La Commission définit d'abord comme « vert » l'hydrogène fabriqué avec un électrolyseur directement connecté à une source d'électricité renouvelable nouvelle, c'est-à-dire une infrastructure supplémentaire par rapport au parc actuel, pour encourager le déploiement de nouvelles énergies renouvelables sans accaparer les infrastructures existantes.

Autre cas de figure: l'hydrogène sera « vert » si l'électrolyseur est alimenté à partir d'un réseau électrique où la part d'énergies renouvelables a atteint au moins 90% l'année précédente.

De même, il sera « vert » si la consommation électrique mobilisée équivaut à une nouvelle infrastructure renouvelable, qui fonctionne précisément dans les mêmes heures et dans la zone où cet hydrogène est fabriqué. Une période de transition est prévue pour les sites de production d'hydrogène établis avant 2028.

Enfin, l'hydrogène sera considéré « vert » si le réseau électrique utilisé est largement décarboné, avec des émissions carbone liées à la production d'électricité ne dépassant pas 18 grammes équivalent CO2/mégajoule (ce critère une fois atteint, il est considéré comme valable pendant cinq ans) --un niveau auquel satisfait actuellement la Suède et dont la France est proche (19,6 g en 2020).

Bruxelles reconnaît les efforts de décarbonation de la France

Il faudra cependant remplir d'autres conditions : outre les critères géographiques et horaires, le fabricant d'hydrogène sera tenu de conclure des « contrats d'achats » (à terme) auprès de fournisseurs d'électricité recourant à des énergies renouvelables -- mais sans obliger le pays concerné à ouvrir de nouvelles infrastructures d'éolien, de solaire ou d'hydraulique.

Cette disposition ouvre la voie à de l'hydrogène produit à partir d'un mix basé sur l'électricité nucléaire, ce que réclame avec véhémence la France dans le cadre de la législation sur les renouvelables, jugeant « absurde » de ne pas pouvoir recourir à l'atome « bas carbone » pour atteindre ses objectifs d'hydrogène vert.

In fine, Bruxelles « reconnaît nos efforts de décarbonation (...) Il faut maintenant appliquer cette logique » au texte en discussion sur les objectifs européens « d'hydrogène renouvelable », a réagi la ministre française de la Transition énergétique Agnès Pannier-Runacher. « Nous n'y sommes pas encore ».

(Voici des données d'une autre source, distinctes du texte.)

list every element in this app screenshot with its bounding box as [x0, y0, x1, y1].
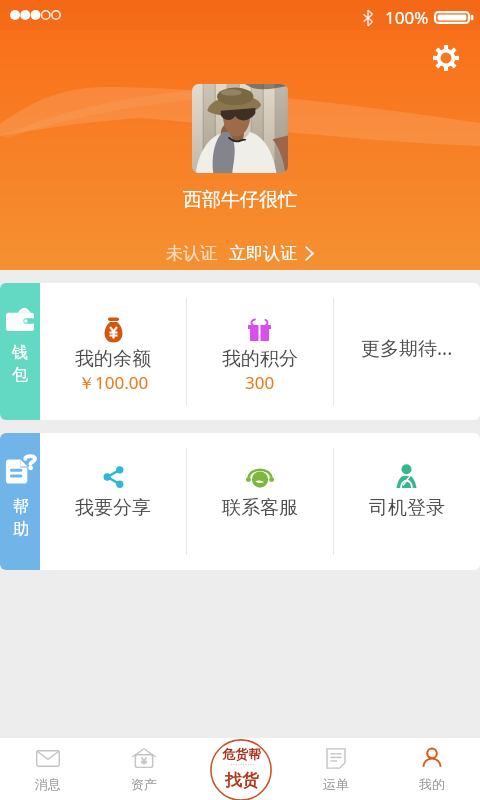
button[interactable]: 我的	[384, 738, 480, 800]
staticText: 找货	[225, 770, 259, 791]
button[interactable]: 消息	[0, 738, 96, 800]
staticText: 运单	[323, 776, 349, 792]
staticText: 帮 助	[13, 497, 29, 538]
staticText: 资产	[131, 776, 157, 792]
staticText: 我的余额	[75, 347, 151, 371]
button[interactable]: 我的积分	[186, 283, 333, 420]
button[interactable]: 帮 助	[0, 433, 40, 570]
staticText: 西部牛仔很忙	[183, 188, 297, 212]
button[interactable]: Settings	[426, 38, 466, 78]
staticText: 立即认证	[229, 243, 297, 264]
button[interactable]: 资产	[96, 738, 192, 800]
button[interactable]: 钱 包	[0, 283, 40, 420]
staticText: 消息	[35, 776, 61, 792]
staticText: 更多期待...	[361, 335, 453, 361]
staticText: 我要分享	[75, 496, 151, 520]
staticText: 我的积分	[222, 347, 298, 371]
button[interactable]: Profile photo	[192, 84, 288, 173]
button[interactable]: 运单	[288, 738, 384, 800]
button[interactable]: 我的余额	[40, 283, 186, 420]
staticText: 100%	[385, 6, 429, 29]
button[interactable]: 危货帮	[209, 739, 273, 800]
staticText: 300	[245, 371, 275, 394]
button[interactable]: 未认证	[166, 243, 314, 264]
button[interactable]: 司机登录	[333, 433, 480, 570]
staticText: 司机登录	[369, 496, 445, 520]
staticText: 我的	[419, 776, 445, 792]
staticText: 钱 包	[12, 343, 28, 384]
staticText: ￥100.00	[78, 371, 149, 394]
button[interactable]: 更多期待...	[333, 283, 480, 420]
button[interactable]: 我要分享	[40, 433, 186, 570]
staticText: 危货帮	[222, 746, 261, 762]
staticText: 未认证	[166, 243, 217, 264]
staticText: 联系客服	[222, 496, 298, 520]
button[interactable]: 联系客服	[186, 433, 333, 570]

Les négociations s'annoncent compliquées

Les négociations entre Etats et eurodéputés sur la législation « renouvelables » s'annoncent compliquées, après de premières discussions annulées la semaine dernière.

Ce texte doit notamment imposer aux pays européens des niveaux minimaux d'hydrogène renouvelable dans l'industrie ou les transports à horizon 2030 et 2035.

Dans ce texte, Paris voudrait défendre « l'égalité de traitement entre hydrogène bas carbone (à partir de nucléaire) et hydrogène renouvelable ». Une ligne rouge pour Berlin et Madrid qui ont réaffirmé leur opposition lundi. « Nous partons du principe que les carburants bas carbone ne peuvent être équivalents à ceux issus de sources renouvelables », a insisté le ministère espagnol de la Transition écologique.

Des ONG environnementales inquiètes

Des ONG environnementales s'inquiètent, elles, que la production d'hydrogène vert entame fortement les capacités des énergies renouvelables, incitant à les remplacer par ailleurs par un recours accru au gaz et au charbon.

A l'inverse, la fédération professionnelle Hydrogen Europe a salué lundi « un coup de fouet au marché de l'hydrogène renouvelable » face aux vastes subventions des Etats-Unis dans ce secteur, tout en prévenant que « ces règles strictes rendront inévitablement les projets d'hydrogène vert plus coûteux et limiteront son potentiel d'expansion ».

« L'ennemi c'est le CO2, pas le nucléaire. C'est lamentable qu'on n'arrive pas à faire passer cette idée, alors que ce sera nécessaire pour rester dans le jeu industriel face aux Américains et aux Chinois, et pour combattre le réchauffement climatique », estimait Philippe Boucly, le président de France Hydrogène, qui fédère les acteurs de la filière française.